Скрипя зубами, Каиафа позволил братьям жены преградить ему дорогу и бросил взгляд на толпу, окружившую площадь с трех сторон. Он вглядывался в лица. Они довольны. Кто-то смеется. Старуха грозит кулаком меняле, покидающему площадь. А вот знакомое лицо. Фарисей Никодим стоит в тени портика Соломона и восхищенно смотрит на человека в центре площади.
«Конечно, — подумал Каиафа. — У фарисея от такого зрелища сердце не будет обливаться кровью».
Фарисеи приносили жертвы в Храме подобно другим верующим евреям, но они совершали и другие обряды, такие как чтение Торы в синагогах, предпочитая их посещению Храма. Храм был опорой саддукеев, а Тора — основой авторитета фарисеев. Но толпа-то состояла не из одних фарисеев…
— Посмотри, сколько народа, — сказал Ионатан. — И все они считают, что этот человек совершил смелый поступок. И при этом поступил справедливо.
— Как они могут так думать? — ужаснулся Каиафа.
Братья переглянулись. Александр заговорил так, словно вынужден сообщать неприятные вещи.
— Торговцы обманывают людей.
— Что? — не поверил Каиафа.
Он чувствовал, как в нем закипает гнев.
— Храмовые торговцы? В доме Господнем?
— Мы хотели этому помешать, — начал Ионатан.
— Но уследить за ними невозможно, — закончил его мысль Александр.
Возмущению Каиафы не было предела. Конечно, они сыновья Анны. Когда Каиафа стал первосвященником, он осторожно, но последовательно стал проводить реформы. Он не собирался упразднять торговлю в Храме. Паломникам было проще купить жертвенных животных на месте, а не везти с собой вола или ягненка. И ни при каких обстоятельствах денежные пожертвования не могли быть принесены римской монетой с изображением профиля императора или префекта.
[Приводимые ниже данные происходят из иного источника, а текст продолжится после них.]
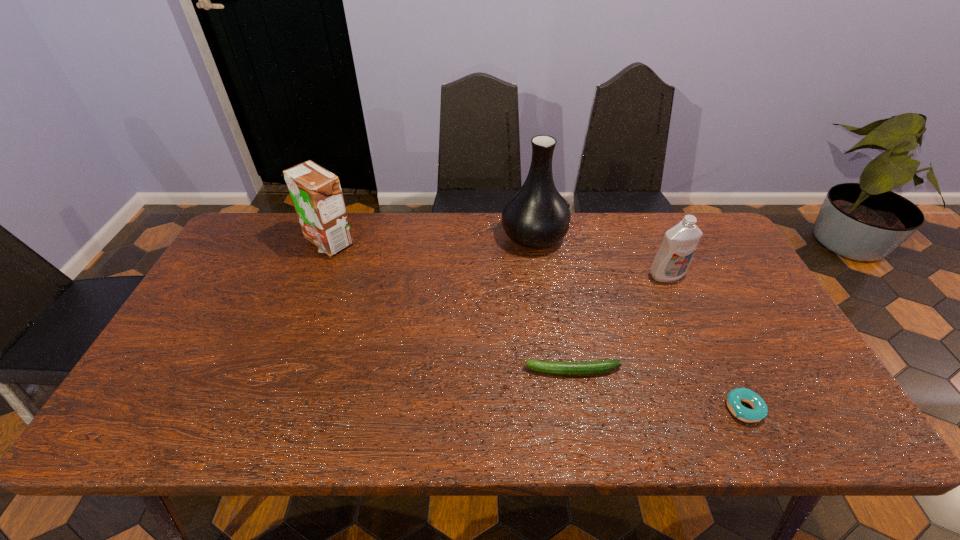 Identify the location of free space in the image that satisfies the following two spatial constraints: 1. on the front-facing side of the nearest object; 2. on the right side of the zucchini. pyautogui.click(x=580, y=408).

You are a GUI agent. You are given a task and a screenshot of the screen. Output one action in this format:
    pyautogui.click(x=<x>, y=<y>)
    Task: Click on the vacant area in the image that satisfies the following two spatial constraints: 1. on the front-facing side of the doughnut; 2. on the left side of the zucchini
    The width and height of the screenshot is (960, 540).
    Given the screenshot: What is the action you would take?
    pyautogui.click(x=580, y=408) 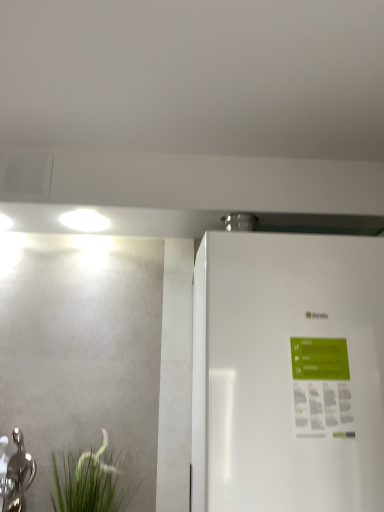 Question: Could green matte plant at lower left be considered to be inside white glossy refrigerator at right?

Choices:
 (A) yes
 (B) no

Answer: (B)

Question: Does white glossy refrigerator at right lie in front of green matte plant at lower left?

Choices:
 (A) no
 (B) yes

Answer: (B)

Question: Is white glossy refrigerator at right not close to green matte plant at lower left?

Choices:
 (A) yes
 (B) no

Answer: (B)

Question: Is white glossy refrigerator at right positioned with its back to green matte plant at lower left?

Choices:
 (A) yes
 (B) no

Answer: (B)

Question: Is white glossy refrigerator at right placed right next to green matte plant at lower left?

Choices:
 (A) yes
 (B) no

Answer: (B)

Question: Considering their positions, is silver metallic tap at lower left located in front of or behind white glossy refrigerator at right?

Choices:
 (A) front
 (B) behind

Answer: (B)

Question: Considering the positions of silver metallic tap at lower left and white glossy refrigerator at right in the image, is silver metallic tap at lower left wider or thinner than white glossy refrigerator at right?

Choices:
 (A) thin
 (B) wide

Answer: (A)

Question: In the image, is silver metallic tap at lower left on the left side or the right side of white glossy refrigerator at right?

Choices:
 (A) left
 (B) right

Answer: (A)

Question: From the image's perspective, is silver metallic tap at lower left above or below white glossy refrigerator at right?

Choices:
 (A) below
 (B) above

Answer: (A)

Question: In terms of width, does silver metallic tap at lower left look wider or thinner when compared to green matte plant at lower left?

Choices:
 (A) wide
 (B) thin

Answer: (B)

Question: In terms of height, does silver metallic tap at lower left look taller or shorter compared to green matte plant at lower left?

Choices:
 (A) tall
 (B) short

Answer: (A)

Question: Looking at the image, does silver metallic tap at lower left seem bigger or smaller compared to green matte plant at lower left?

Choices:
 (A) big
 (B) small

Answer: (B)

Question: From the image's perspective, relative to green matte plant at lower left, is silver metallic tap at lower left above or below?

Все это делало присутствие в Храме менял и торговцев необходимым, но и позволяло совершать беззакония во времена священничества Анны, Измаила, Елеазара и Шимона. Купцы заламывали немыслимые цены за жертвенных животных. Священники проверяли животных, привезенных для жертвоприношения, и лишь в редчайших случаях не могли найти в них изъяна, делающего вола или ягненка непригодным для жертвы. Тем самым паломников вынуждали покупать животных у храмовых купцов. Те же исправно платили процент с прибыли первосвященнику. Менялы брали пошлину за обмен римской монеты на храмовую и тоже делились со священниками.
Каиафа считал, что ему удалось изменить положение вещей. Он ограничил наценки и пошлины, ужесточил надзор за соблюдением Закона при проверке жертвенных животных. Он знал, что не может пойти против системы, которая приносит доход его семье и семье жены, но надеялся, что торговлю можно сделать честной и при этом получать прибыль, пусть и небольшую. Но Каиафа знал, что братья жены были яростными противниками его реформ и в их интересах было сделать так, чтобы все оставалось по-прежнему.